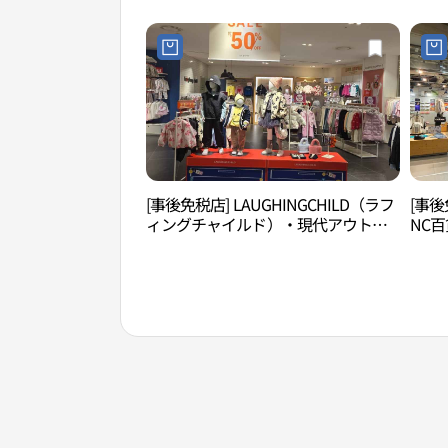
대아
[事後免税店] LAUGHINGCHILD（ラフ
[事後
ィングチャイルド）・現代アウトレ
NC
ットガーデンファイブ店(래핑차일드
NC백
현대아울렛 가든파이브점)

* * *

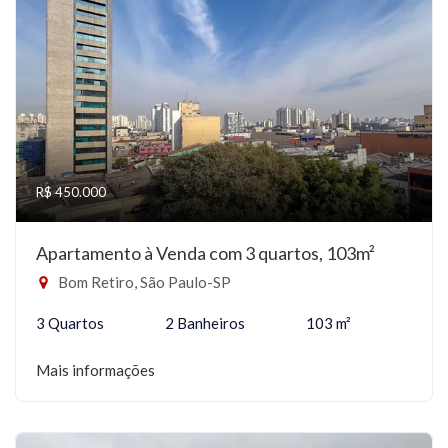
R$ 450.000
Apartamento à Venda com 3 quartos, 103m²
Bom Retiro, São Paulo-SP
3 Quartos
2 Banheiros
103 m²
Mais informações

...

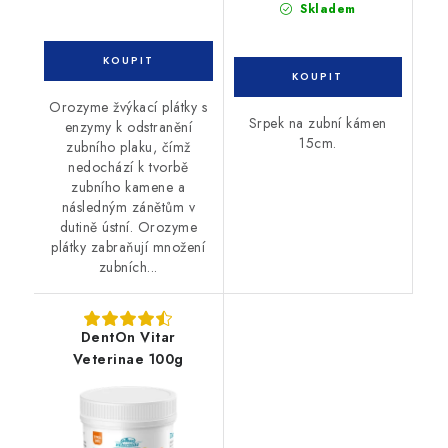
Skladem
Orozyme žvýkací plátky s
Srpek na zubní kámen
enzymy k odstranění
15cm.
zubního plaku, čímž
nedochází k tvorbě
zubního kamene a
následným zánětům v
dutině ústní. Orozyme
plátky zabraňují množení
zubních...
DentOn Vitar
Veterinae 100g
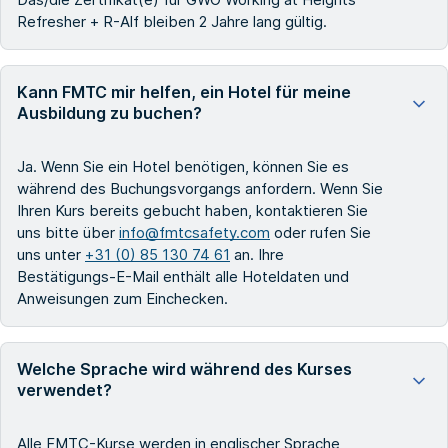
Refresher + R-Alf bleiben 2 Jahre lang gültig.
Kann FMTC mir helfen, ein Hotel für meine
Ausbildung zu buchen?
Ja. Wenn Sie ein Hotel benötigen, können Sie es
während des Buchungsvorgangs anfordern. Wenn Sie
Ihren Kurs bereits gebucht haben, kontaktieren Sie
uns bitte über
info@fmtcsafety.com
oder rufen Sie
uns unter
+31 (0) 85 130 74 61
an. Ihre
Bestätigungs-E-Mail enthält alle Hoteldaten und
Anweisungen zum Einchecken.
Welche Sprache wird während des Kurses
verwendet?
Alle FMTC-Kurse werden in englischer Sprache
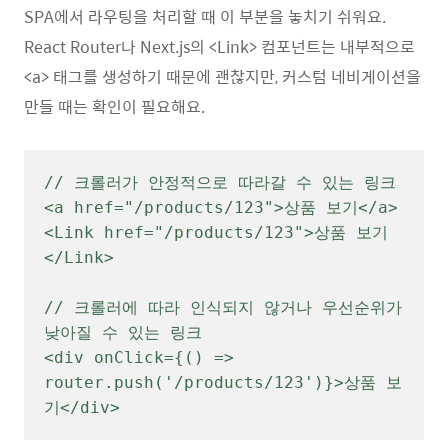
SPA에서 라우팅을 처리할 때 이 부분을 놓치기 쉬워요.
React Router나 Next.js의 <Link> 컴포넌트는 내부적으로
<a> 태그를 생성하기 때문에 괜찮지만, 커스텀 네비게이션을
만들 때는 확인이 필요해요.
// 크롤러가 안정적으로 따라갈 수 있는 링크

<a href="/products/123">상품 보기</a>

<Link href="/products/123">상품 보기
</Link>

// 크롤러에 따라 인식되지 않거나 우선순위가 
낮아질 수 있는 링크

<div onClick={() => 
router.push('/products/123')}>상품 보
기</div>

-- WHAT YOU HAVE TO DO --
Using the material, count the lines where the word "Link" appears. Give the number by itself.

-- EXERCISE RESPONSE --
3